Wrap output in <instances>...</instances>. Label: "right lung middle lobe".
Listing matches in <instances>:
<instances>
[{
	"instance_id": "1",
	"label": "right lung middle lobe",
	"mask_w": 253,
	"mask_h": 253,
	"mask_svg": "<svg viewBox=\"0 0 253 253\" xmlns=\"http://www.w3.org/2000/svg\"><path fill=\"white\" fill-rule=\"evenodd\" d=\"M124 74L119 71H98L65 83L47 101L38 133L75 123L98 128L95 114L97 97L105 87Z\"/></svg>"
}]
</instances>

### [Exercise]
Reproduce the entries exactly, dropping nothing.

### [Exercise result]
Wrap output in <instances>...</instances>. Label: "right lung middle lobe".
Listing matches in <instances>:
<instances>
[{
	"instance_id": "1",
	"label": "right lung middle lobe",
	"mask_w": 253,
	"mask_h": 253,
	"mask_svg": "<svg viewBox=\"0 0 253 253\" xmlns=\"http://www.w3.org/2000/svg\"><path fill=\"white\" fill-rule=\"evenodd\" d=\"M124 74L119 71H98L65 83L47 101L38 133L75 123L98 128L95 114L97 97L105 87Z\"/></svg>"
}]
</instances>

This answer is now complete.